As to whether government knows the CORRECT KIND of intervention--it depends on who you elect. The people I vote for know the correct types of regulation--I suspect the same cannot be said of you.

So who did you vote for and elect? Let's have the list and burst your own personal bubble. Unless we are talking about someone like Ron Paul, the overwhelming majority sitting in Congress and White House either did not know the correct type of regulations (which is hardly any, except on regulations on government officials themselves) or deliberately make the bad choices.

42234   tatupu70   2014 Feb 3, 10:28pm  

Reality says

It worked out very well for the financial engineers at Lehman, Bear and IndyBank: they went on working for different banks that were "bailed out" and reaped huge bonuses at taxpayer expense. "Banks" don't make decisions; Banksters do!

We're not talking about the financial engineers--we're talking about banks as entities and the owners of such. If you want to talk about the incentives that those owners gave to their employees--that's a different issue.

Reality says

Neither Goldman nor AIG had $80 Billion cash asset sitting around. When they entered a $80 billion bet, there was 100% certainty that one of them would lose the bet, yet in the absence of government bailouts, that would be a non-enforceable contract. Yet, with government bailouts, the taxpayers are forced to pay the two of them $80 Billion! It doesn't really matter which one of them gets bailed out and which employees work for which company. It's as if the two of us bet $100 Million on the next coin flip when each one of us is worth only $1Mil. With government bailout to fulfill the contract, it is a guarantee that the two of us will make $98Million from the fraud even if one of us will be nominally cleaned out; we can split the $98Mil regardless who loses the $1Mil nominally.

What the hell are you talking about--they didn't bet $80MM on the Super Bowl. That is not at all how it worked. The large banks took out derivatives as insurance to cover themselves in case the housing market fell. And AIG sold them. There was no guarantee that one side would lose--if housing stayed steady or rose, everyone is happy.

Reality says

2. With Indymac, the fraud is in pre-selling the bonuses. The bank employees loaned depositors' money to uncreditworthy borrowers (essentially throwing the money out of the window), then collected bonuses on the loans generated / money thrown away. Any wonder why the American work force has lost work ethics but pine for the next get rich quick scheme?

No shit. I know how it works. But--where's the bailout?? I thought precedent was set a decade earlier, right? Didn't the owners of IndyMac "know" that they would get bailed out??

42235   tatupu70   2014 Feb 3, 10:29pm  

errc says

You are the one that stated that they were necessary, the onus is on you to prove your statement,,,

lol--I'm the only one? You must not get out much.
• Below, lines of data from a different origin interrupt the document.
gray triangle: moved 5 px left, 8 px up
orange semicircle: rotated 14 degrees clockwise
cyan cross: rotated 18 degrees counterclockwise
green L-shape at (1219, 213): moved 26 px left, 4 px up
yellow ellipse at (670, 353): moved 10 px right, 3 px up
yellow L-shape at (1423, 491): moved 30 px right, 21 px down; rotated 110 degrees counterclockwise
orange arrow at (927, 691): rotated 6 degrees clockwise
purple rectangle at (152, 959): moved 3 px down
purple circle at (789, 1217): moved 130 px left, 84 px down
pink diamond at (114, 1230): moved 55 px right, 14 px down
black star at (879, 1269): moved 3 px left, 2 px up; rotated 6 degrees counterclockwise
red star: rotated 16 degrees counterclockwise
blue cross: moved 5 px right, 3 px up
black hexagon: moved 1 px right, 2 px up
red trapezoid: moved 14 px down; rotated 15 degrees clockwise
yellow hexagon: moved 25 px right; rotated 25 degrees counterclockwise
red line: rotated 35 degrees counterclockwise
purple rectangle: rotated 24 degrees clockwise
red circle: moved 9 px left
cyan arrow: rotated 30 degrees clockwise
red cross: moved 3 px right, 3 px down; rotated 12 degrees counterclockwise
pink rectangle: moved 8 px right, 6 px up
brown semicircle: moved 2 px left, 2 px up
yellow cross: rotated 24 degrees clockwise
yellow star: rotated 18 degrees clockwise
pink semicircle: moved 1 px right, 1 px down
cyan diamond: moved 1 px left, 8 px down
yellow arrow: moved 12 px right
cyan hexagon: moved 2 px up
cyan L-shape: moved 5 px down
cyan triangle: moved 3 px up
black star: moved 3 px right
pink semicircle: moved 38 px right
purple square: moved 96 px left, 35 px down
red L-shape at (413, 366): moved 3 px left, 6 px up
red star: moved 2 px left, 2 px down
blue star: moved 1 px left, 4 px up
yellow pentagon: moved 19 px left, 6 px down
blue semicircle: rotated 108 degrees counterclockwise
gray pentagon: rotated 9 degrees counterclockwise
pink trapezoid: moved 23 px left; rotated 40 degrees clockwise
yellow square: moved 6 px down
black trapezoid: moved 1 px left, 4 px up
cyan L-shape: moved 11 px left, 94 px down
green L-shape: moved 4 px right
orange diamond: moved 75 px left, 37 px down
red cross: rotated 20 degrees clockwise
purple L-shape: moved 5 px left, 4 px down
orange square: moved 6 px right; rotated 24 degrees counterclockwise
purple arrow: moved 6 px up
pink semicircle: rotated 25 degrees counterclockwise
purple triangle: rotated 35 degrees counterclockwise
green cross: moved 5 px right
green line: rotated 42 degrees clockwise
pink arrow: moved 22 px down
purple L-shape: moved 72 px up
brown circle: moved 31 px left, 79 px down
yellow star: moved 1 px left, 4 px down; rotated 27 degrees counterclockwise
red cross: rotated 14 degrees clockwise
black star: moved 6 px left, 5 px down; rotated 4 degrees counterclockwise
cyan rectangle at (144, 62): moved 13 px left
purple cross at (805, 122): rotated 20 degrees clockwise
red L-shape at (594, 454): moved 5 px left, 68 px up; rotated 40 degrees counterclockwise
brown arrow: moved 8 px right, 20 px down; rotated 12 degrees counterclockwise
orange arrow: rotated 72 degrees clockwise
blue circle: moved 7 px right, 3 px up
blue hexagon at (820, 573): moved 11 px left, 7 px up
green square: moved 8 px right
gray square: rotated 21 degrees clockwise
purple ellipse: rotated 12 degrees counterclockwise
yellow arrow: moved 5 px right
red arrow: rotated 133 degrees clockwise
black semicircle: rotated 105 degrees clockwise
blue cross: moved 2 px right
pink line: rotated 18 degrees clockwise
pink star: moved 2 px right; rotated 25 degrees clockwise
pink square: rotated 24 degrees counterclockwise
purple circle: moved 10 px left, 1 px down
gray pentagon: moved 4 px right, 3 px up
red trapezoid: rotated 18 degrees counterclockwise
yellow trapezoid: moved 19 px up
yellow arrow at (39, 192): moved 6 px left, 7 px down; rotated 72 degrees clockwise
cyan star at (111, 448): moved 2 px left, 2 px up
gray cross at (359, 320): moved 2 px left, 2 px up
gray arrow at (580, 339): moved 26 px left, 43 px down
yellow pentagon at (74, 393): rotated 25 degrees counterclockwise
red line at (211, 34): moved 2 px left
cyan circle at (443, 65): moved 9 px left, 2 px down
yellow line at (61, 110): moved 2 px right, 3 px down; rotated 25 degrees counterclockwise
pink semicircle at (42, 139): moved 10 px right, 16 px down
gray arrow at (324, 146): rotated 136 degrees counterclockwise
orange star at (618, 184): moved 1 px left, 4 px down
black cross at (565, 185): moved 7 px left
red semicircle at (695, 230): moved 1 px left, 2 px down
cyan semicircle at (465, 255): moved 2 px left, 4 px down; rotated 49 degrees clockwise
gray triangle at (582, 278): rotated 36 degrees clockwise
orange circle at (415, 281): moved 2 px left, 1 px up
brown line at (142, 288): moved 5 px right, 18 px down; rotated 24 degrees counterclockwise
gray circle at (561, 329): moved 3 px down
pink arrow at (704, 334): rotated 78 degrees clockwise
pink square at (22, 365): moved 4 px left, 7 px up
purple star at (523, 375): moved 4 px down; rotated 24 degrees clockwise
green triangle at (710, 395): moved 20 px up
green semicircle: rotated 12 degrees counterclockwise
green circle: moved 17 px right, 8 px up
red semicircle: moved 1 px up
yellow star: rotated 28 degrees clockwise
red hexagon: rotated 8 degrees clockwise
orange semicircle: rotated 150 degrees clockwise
42236   tatupu70   2014 Feb 3, 10:32pm  

errc says

Mind blown

You claim they were necessary. I reply that is false, and you reply by asking me how the hell could I know that they were not necessary?

How could you know that they were necessary? Because warren buffet said so?

In truth, I say that I don't know if they were necessary. I wasn't close enough to the situation (and neither were you).

Here's what I'll say--there are a LOT of unknowns in a situation like that. Nobody can guess with 100% certainty how things will unfold. So, I'll ask you. If there's a 50% chance that the financial system melts down, do you do the bailouts? How about 25%? 10%? What is an acceptable risk to take when the consequence is a complete financial meltdown?